There are three crucial elements here for conceiving of the University:
In each of these respects, it is entirely distinct from a ‘private corporation’ in the modern sense. Why does this matter? And how should this inform how we see the University now?
It matters because universities today, struggling with the demands of marketized higher education and the increasing importance of commercial dimensions of their work, have too easily plumped for frameworks, vocabularies and values drawn from the realm of private business corporations – faute de mieux. Yet the ethos and grammar of the private corporation is both alien to, and at odds with, that of the public (or even private) university. So it is worthwhile to recall and explore a historical grounded alternative – what, then, does this alternative involve?
Consider, first, self-government. We need to distinguish two aspects of self-government here – the ‘legislative’ and ‘executive’ functions. The first point that arises from this is that Executive (the University Senior Management) are subordinate to the Legislature (the University Senate) in one crucial respect: although the ends or strategic goals of a university may be proposed by the Executive for the consideration of Senate, they are set by the membership of the university as civic participations in a self-governing community (via their representatives in Senate). The primary role of the university executive is to develop ways of realizing strategic goals compatible with maintaining the university as a self-governing community through policies, targets, etc. The second point is that the executive are accountable for their performance to the community which means that they report to the community and can be sanctioned by the community (via its representatives in Senate). In institutional terms, the legitimate authority of the Executive to issue commands, set targets, etc., derives from their role as agents of Senate who are accountable to Senate.
This picture is slightly complicated by the third feature, namely, that of ensuring the pursuit of the common good of the members of the University is also productive of the public good (the importance of this is illustrated by the history of guilds in which the common good of the membership could and sometimes did lead to practices that were definitely not directed at the public good). This is essentially the role of a body involving external members representing the Public (the Council of the University) – to make sure that the University is productive of the public good (for example by not being a liability for the public purse). The University as a civic corporation, represented for these purposes by the Vice-Chancellor, is thus accountable to Council as representatives of the Public. In this respect, the autonomy of the University, its capacity for self-government in the most general sense, can be limited by Council where this is deemed necessary or advisable for the public good or, put in modern parlance, for ensuring the University fulfills its mission.
(This double relation of the VC as, on the one hand, leading the Executive as servants of the civic community and as, on the other hand, representing the University in its accountability to Council can set up a tension that is liable to drive VC’s to seek greater power so that they can determine as executive that for which they are held responsible as representative.)

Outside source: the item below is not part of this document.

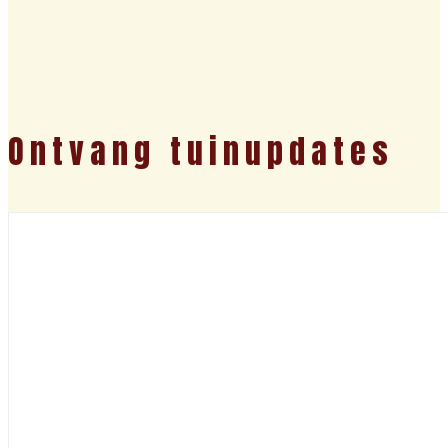
Ontvang tuinupdates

If we consider now the second element, namely, the common good of the membership, we need to address two dimensions. First, who is a member? Second, how is the common good to be worked out? The answer to the first is straightforward: every employee of the University from cleaner to professor, from first year student to communications director. It is, of course, the case that there are different kinds of membership in terms of the rights and duties that pertain to their different roles. It is also the case that their different functions have implications for the governance structures of the University, for example, one might adopt a consociational structure comprised of an Academic Senate that governs academic matters, a Professional Senate that governs professional matters and a Student Union that governs student matters encompassed within an overarching Senate in which all are represented. There can be significant debates on the best governance structures to adopt here but the really key point is that this is a civic community in which all are civic participants and should be able to conceive of, and experience themselves as, ‘citizens’ engaged in a cooperative venture directed at the common good and in the service of the public good.

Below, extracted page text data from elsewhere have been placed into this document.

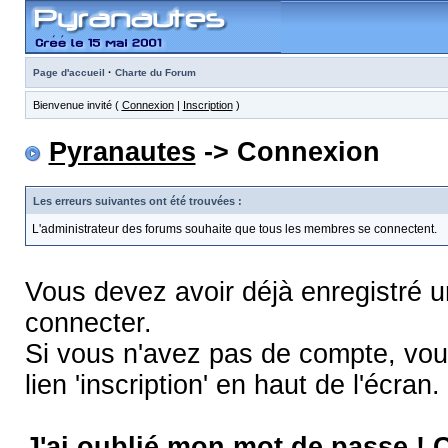
·
Page d'accueil
Charte du Forum
Bienvenue invité (
Connexion
|
Inscription
)
Pyranautes
-> Connexion
Les erreurs suivantes ont été trouvées :
L'administrateur des forums souhaite que tous les membres se connectent.
Vous devez avoir déjà enregistré 
connecter.
Si vous n'avez pas de compte, vous
lien 'inscription' en haut de l'écran.
J'ai oublié mon mot de passe !
C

This is, of course, just a sketch of an alternative way of conceiving of the University but it demonstrates that there is such an alternative and that it has significant implications for how we relate to one another as members of a corporate community. The problem that we currently face is that many academic and non-academic staff see themselves in this kind of way but that they are placed within management structures that act in ways drawn from the opposed conception of the modern private corporation and thus, advertently or not, exploit this fact in order to extract greater labour and thereby generate understandable cynicism and disillusionment with, and alienation from, the University. The ‘connected university’ needs to attend to the character of its internal connections.

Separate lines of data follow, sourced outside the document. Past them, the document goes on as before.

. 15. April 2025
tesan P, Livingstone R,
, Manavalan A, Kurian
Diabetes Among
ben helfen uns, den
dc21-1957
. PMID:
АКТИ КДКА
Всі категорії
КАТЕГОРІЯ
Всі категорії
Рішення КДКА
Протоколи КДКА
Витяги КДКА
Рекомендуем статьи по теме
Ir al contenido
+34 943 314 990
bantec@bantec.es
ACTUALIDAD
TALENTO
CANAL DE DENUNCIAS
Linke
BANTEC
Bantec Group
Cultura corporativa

This post is a contribution to a debate at openDemocracy initiated by Stuart White and followed by Alan Renwick’s discussion of institutional designs for such a convention. David Owen’s contribution focuses on the question of who should be included in the People for these purposes.
There are a lot of questions raised by the idea of a People’s Constitutional Convention for the UK. The most fundamental, however, is ‘who are the People?’ for this purpose.
In Stuart White’s initial post and Alan Renwick’s acute reflections on the form of such a convention, they adopt the intuitive response to this question: the People are the (adult) citizens of the UK, which we might imagine to be those who can vote in General Elections. The rationale for this view is straightforward: a constitution sets the terms of a political association; it specifies the basic legal form of citizens’ political relationships to one another. This is a good start but I think for these purposes we need to construe the People a bit more widely.
Consider first that not all UK citizens can vote in General Elections, for example, citizens who have been resident abroad for more than 15 years or prisoners serving custodial sentences. Should they be able to participate? Well, notice first that a constitution applies to all citizens regardless of whether they are resident in the UK or not. Any changes to the constitution are binding on all citizens and change their relationships – so, for example, the result of a UK referendum on EU membership would be binding on all UK citizens whether or not they are resident in the UK, the EU or the wider world. Because a constitution sets the terms of their relationship, the People must include non-resident, as well as resident, citizens.
If we turn to prisoners serving custodial sentences, we should note that even if we think that there may be both principled and pragmatic reasons for refusing voting rights in General Elections for some classes of those convicted of criminal offences, a constitutional convention is a different kind of event, one that stands in a much more intimate relationship to one’s standing as a citizen. The loss of voting rights in a General Election says that one is not a citizen in good standing; the loss of the right to participate in a constitutional convention says that one has no civic standing. So all citizens need to be included in terms of either having a vote for representatives or being in the population from which citizens selected by lot are chosen.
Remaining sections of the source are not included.